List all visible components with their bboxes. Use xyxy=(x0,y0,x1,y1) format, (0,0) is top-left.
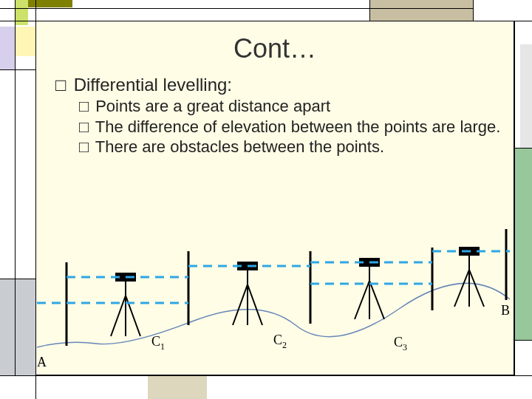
diagram-label-c1: C1 xyxy=(151,334,165,352)
deco-line xyxy=(0,8,473,9)
deco-line xyxy=(0,279,35,279)
deco-block xyxy=(520,44,532,148)
deco-line xyxy=(473,0,474,21)
svg-line-21 xyxy=(454,270,469,307)
svg-line-11 xyxy=(233,284,248,325)
diagram-label-c2: C2 xyxy=(273,332,287,351)
deco-line xyxy=(514,340,532,341)
diagram-label-a: A xyxy=(37,355,47,370)
deco-line xyxy=(369,0,370,21)
deco-line xyxy=(0,69,35,70)
deco-line xyxy=(514,148,532,149)
bullet-marker: □ xyxy=(79,137,91,157)
deco-line xyxy=(15,0,16,375)
slide-body: □ Differential levelling: □ Points are a… xyxy=(55,74,514,157)
sub-bullet: □ Points are a great distance apart xyxy=(79,96,514,117)
svg-line-7 xyxy=(126,296,140,336)
deco-block xyxy=(514,148,532,340)
diagram-label-c3: C3 xyxy=(394,335,407,353)
slide: Cont… □ Differential levelling: □ Points… xyxy=(0,0,532,399)
svg-line-12 xyxy=(248,284,262,325)
deco-line xyxy=(0,21,532,21)
slide-title: Cont… xyxy=(35,33,514,64)
svg-line-16 xyxy=(355,281,369,319)
diagram-label-b: B xyxy=(501,303,510,318)
deco-line xyxy=(514,21,515,375)
deco-block xyxy=(0,27,15,69)
levelling-diagram: A B C1 C2 C3 xyxy=(37,229,510,369)
deco-line xyxy=(0,375,532,376)
bullet-text: The difference of elevation between the … xyxy=(95,117,501,136)
bullet-marker: □ xyxy=(79,96,91,117)
sub-bullet: □ There are obstacles between the points… xyxy=(79,137,514,157)
deco-block xyxy=(148,375,207,399)
bullet-text: Points are a great distance apart xyxy=(95,97,330,115)
deco-block xyxy=(369,0,473,21)
svg-line-22 xyxy=(469,270,484,307)
deco-block xyxy=(0,279,35,375)
bullet-text: Differential levelling: xyxy=(74,75,232,95)
deco-block xyxy=(15,27,35,56)
bullet-marker: □ xyxy=(55,74,69,96)
bullet-text: There are obstacles between the points. xyxy=(95,137,384,156)
deco-block xyxy=(28,0,72,7)
sub-bullet: □ The difference of elevation between th… xyxy=(79,117,514,137)
bullet-marker: □ xyxy=(79,117,91,137)
bullet-main: □ Differential levelling: xyxy=(55,74,514,96)
svg-line-17 xyxy=(369,281,384,319)
svg-line-6 xyxy=(111,296,126,336)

════════

| What is expected |
What is needed is an exact copy of all the data, with no images in it.

| Solution |
List all visible components with their bboxes. Use xyxy=(x0,y0,x1,y1) format, (0,0) is top-left.
diagram-label-c1: C1 xyxy=(151,334,165,352)
deco-line xyxy=(0,8,473,9)
deco-line xyxy=(0,279,35,279)
deco-block xyxy=(520,44,532,148)
deco-line xyxy=(473,0,474,21)
svg-line-21 xyxy=(454,270,469,307)
svg-line-11 xyxy=(233,284,248,325)
diagram-label-c2: C2 xyxy=(273,332,287,351)
deco-line xyxy=(514,340,532,341)
diagram-label-a: A xyxy=(37,355,47,370)
deco-line xyxy=(369,0,370,21)
deco-line xyxy=(0,69,35,70)
deco-line xyxy=(514,148,532,149)
bullet-marker: □ xyxy=(79,137,91,157)
deco-line xyxy=(15,0,16,375)
slide-body: □ Differential levelling: □ Points are a… xyxy=(55,74,514,157)
sub-bullet: □ Points are a great distance apart xyxy=(79,96,514,117)
svg-line-7 xyxy=(126,296,140,336)
deco-block xyxy=(514,148,532,340)
diagram-label-c3: C3 xyxy=(394,335,407,353)
slide: Cont… □ Differential levelling: □ Points… xyxy=(0,0,532,399)
svg-line-12 xyxy=(248,284,262,325)
deco-line xyxy=(0,21,532,21)
slide-title: Cont… xyxy=(35,33,514,64)
svg-line-16 xyxy=(355,281,369,319)
diagram-label-b: B xyxy=(501,303,510,318)
deco-line xyxy=(514,21,515,375)
deco-block xyxy=(0,27,15,69)
levelling-diagram: A B C1 C2 C3 xyxy=(37,229,510,369)
deco-line xyxy=(0,375,532,376)
bullet-text: The difference of elevation between the … xyxy=(95,117,501,136)
bullet-marker: □ xyxy=(79,96,91,117)
sub-bullet: □ There are obstacles between the points… xyxy=(79,137,514,157)
deco-block xyxy=(148,375,207,399)
bullet-text: Points are a great distance apart xyxy=(95,97,330,115)
deco-block xyxy=(369,0,473,21)
svg-line-22 xyxy=(469,270,484,307)
deco-block xyxy=(0,279,35,375)
bullet-text: Differential levelling: xyxy=(74,75,232,95)
deco-block xyxy=(15,27,35,56)
bullet-marker: □ xyxy=(55,74,69,96)
bullet-text: There are obstacles between the points. xyxy=(95,137,384,156)
deco-block xyxy=(28,0,72,7)
sub-bullet: □ The difference of elevation between th… xyxy=(79,117,514,137)
bullet-marker: □ xyxy=(79,117,91,137)
bullet-main: □ Differential levelling: xyxy=(55,74,514,96)
svg-line-17 xyxy=(369,281,384,319)
svg-line-6 xyxy=(111,296,126,336)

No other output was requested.